_WORK REQUEST_.
In the entries below, find each line with the word "الاخيرة" and return it.
━━━ MATERIAL FOR THIS EXERCISE ━━━
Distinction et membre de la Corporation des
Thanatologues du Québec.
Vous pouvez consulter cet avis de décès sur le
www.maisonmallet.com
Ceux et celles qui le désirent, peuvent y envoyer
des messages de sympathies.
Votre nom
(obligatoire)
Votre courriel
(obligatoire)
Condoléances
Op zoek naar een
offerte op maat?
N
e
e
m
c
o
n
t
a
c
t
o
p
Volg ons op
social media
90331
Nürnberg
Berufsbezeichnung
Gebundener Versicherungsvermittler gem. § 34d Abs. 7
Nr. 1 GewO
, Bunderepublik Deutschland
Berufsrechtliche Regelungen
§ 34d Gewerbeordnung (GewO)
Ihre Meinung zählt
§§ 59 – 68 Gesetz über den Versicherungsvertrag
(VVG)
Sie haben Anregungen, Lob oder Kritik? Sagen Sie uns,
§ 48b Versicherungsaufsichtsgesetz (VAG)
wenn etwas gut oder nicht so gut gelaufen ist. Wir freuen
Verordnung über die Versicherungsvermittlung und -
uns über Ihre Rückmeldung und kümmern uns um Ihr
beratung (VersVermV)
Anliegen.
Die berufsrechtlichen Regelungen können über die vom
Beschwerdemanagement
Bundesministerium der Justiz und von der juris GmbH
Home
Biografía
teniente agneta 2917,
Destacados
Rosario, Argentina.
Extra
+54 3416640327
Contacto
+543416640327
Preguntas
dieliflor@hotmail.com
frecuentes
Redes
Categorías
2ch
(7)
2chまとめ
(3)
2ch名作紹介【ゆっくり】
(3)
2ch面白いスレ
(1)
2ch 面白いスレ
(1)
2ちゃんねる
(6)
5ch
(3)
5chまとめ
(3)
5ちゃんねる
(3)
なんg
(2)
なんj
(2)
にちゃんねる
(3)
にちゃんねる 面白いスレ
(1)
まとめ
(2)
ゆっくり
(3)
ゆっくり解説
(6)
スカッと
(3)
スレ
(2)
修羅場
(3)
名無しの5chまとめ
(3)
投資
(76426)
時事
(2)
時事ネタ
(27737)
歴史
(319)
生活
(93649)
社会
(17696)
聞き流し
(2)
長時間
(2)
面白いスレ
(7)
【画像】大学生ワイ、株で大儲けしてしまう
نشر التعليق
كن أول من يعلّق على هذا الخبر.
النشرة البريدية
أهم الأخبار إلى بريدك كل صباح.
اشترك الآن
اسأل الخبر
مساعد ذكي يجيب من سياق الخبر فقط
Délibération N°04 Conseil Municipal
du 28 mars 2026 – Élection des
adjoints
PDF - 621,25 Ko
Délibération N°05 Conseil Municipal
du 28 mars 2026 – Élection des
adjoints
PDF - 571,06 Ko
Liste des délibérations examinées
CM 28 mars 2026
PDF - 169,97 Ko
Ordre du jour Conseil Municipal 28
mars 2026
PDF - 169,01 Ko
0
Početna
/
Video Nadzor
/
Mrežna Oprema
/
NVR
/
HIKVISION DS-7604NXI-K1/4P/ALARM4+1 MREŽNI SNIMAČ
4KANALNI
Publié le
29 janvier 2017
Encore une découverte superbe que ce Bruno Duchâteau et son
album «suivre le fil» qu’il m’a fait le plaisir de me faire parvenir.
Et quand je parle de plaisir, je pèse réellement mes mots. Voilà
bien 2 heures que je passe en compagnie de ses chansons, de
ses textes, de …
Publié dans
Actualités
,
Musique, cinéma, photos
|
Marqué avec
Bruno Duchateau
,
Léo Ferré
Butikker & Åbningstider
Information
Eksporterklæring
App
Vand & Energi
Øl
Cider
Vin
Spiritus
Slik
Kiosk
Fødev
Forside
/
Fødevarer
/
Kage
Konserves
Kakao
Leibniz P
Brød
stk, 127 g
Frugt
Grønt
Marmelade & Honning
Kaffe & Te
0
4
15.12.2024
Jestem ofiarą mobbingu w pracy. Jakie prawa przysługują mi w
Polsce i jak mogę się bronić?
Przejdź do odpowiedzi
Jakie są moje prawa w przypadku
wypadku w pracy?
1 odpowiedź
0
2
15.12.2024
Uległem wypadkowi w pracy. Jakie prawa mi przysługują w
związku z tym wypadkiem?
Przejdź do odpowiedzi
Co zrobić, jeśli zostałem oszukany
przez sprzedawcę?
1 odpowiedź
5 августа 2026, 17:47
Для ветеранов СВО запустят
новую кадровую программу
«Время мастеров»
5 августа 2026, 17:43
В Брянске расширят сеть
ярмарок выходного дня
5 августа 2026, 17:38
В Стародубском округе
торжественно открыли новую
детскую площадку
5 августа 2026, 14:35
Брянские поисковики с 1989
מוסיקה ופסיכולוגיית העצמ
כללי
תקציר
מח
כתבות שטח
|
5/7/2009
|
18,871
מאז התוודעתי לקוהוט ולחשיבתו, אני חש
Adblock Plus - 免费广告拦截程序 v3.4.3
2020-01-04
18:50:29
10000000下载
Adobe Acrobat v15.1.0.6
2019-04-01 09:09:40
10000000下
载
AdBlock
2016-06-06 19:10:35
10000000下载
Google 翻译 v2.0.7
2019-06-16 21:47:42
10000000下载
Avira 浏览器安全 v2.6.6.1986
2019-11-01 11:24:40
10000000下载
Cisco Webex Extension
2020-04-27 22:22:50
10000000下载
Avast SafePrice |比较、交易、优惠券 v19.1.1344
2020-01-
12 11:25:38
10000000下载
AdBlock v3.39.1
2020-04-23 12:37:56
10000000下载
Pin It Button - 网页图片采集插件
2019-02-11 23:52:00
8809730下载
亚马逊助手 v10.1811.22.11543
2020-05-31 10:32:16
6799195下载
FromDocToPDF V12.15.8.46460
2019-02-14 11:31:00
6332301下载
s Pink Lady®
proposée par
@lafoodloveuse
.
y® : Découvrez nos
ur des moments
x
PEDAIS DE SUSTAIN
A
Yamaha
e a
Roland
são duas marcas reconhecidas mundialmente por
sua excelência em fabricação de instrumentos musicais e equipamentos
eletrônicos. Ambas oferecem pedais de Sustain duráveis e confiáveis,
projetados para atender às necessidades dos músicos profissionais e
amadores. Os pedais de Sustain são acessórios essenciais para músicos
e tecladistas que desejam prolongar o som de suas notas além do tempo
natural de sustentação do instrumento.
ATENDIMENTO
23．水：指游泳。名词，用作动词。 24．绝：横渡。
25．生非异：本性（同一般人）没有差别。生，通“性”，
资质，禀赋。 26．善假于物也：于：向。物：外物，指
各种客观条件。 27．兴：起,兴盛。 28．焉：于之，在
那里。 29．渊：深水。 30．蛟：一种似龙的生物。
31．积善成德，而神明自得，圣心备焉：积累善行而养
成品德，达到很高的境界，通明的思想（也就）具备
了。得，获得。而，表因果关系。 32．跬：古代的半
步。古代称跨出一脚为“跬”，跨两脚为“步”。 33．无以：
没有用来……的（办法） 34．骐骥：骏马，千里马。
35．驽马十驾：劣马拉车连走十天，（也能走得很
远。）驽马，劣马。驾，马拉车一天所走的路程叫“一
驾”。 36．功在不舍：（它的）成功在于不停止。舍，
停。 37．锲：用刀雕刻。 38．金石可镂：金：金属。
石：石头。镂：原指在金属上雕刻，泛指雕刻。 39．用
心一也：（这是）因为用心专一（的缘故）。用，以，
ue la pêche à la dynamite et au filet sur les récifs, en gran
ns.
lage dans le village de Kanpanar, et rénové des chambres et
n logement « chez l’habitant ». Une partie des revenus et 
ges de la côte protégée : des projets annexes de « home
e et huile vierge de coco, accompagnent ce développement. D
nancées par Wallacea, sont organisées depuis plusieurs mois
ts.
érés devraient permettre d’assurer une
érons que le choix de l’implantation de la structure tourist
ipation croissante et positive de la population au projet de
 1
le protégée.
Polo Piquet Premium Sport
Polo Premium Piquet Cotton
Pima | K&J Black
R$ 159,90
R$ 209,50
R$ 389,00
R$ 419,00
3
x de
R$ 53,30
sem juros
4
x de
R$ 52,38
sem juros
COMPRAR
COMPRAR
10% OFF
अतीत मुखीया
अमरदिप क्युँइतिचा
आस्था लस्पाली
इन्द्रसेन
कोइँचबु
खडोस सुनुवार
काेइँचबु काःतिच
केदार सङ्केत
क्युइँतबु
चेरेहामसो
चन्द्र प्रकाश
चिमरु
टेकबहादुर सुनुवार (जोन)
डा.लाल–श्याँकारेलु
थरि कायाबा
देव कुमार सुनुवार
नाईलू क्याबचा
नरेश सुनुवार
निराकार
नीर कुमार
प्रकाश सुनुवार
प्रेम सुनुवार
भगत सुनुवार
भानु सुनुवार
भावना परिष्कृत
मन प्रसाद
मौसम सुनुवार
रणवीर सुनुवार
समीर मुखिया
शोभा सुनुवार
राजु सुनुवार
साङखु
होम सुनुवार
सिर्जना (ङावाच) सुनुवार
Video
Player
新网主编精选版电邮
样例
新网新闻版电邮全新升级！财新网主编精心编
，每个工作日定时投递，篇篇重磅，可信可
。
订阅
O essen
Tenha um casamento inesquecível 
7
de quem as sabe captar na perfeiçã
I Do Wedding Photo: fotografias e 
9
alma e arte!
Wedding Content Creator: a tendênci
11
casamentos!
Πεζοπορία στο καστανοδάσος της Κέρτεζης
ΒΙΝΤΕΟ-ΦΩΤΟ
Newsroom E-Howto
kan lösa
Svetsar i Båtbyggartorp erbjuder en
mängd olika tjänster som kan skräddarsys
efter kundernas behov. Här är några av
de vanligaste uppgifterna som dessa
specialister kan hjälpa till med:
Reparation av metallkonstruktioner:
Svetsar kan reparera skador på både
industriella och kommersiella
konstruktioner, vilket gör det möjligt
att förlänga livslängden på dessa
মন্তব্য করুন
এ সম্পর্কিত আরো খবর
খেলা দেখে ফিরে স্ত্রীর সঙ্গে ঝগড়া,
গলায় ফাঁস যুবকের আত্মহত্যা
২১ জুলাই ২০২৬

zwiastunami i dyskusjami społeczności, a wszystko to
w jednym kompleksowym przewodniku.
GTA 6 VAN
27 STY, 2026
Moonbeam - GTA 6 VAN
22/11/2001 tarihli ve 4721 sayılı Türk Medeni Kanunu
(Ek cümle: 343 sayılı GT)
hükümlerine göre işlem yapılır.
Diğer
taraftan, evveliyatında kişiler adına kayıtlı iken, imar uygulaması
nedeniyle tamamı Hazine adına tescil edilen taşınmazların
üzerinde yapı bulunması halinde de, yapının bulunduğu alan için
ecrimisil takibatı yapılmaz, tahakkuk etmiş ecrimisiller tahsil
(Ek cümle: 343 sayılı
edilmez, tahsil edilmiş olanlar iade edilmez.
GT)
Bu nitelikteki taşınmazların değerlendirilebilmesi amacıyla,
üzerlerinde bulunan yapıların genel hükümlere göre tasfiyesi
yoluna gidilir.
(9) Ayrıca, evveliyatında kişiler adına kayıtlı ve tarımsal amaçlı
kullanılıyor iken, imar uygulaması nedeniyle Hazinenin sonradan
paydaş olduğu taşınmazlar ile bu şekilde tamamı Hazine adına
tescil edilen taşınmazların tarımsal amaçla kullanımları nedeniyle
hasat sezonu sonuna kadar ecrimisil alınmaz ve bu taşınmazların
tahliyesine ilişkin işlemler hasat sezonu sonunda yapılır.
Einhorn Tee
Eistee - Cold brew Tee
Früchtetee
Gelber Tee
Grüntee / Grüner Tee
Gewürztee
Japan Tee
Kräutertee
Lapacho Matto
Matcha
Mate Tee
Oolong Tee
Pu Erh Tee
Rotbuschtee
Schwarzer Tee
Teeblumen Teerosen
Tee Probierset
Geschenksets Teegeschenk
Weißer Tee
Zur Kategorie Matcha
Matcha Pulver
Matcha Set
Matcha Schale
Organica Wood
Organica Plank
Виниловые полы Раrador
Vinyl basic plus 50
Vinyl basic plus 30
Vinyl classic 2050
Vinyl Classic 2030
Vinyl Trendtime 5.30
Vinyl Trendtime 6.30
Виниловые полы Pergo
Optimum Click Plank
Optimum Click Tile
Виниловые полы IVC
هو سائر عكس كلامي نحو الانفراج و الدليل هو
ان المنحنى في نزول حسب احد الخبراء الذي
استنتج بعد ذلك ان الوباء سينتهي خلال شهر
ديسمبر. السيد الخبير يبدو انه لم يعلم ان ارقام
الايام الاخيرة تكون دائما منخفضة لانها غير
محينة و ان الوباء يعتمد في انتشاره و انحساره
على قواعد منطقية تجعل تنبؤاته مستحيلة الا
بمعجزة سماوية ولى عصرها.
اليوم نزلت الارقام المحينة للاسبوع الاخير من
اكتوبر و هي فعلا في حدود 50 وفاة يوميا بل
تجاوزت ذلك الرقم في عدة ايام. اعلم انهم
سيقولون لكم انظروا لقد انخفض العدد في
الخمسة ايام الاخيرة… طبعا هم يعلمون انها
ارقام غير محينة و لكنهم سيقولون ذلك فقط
━━━
_SOLUTION_.
الايام الاخيرة تكون دائما منخفضة لانها غير
الخمسة ايام الاخيرة… طبعا هم يعلمون انها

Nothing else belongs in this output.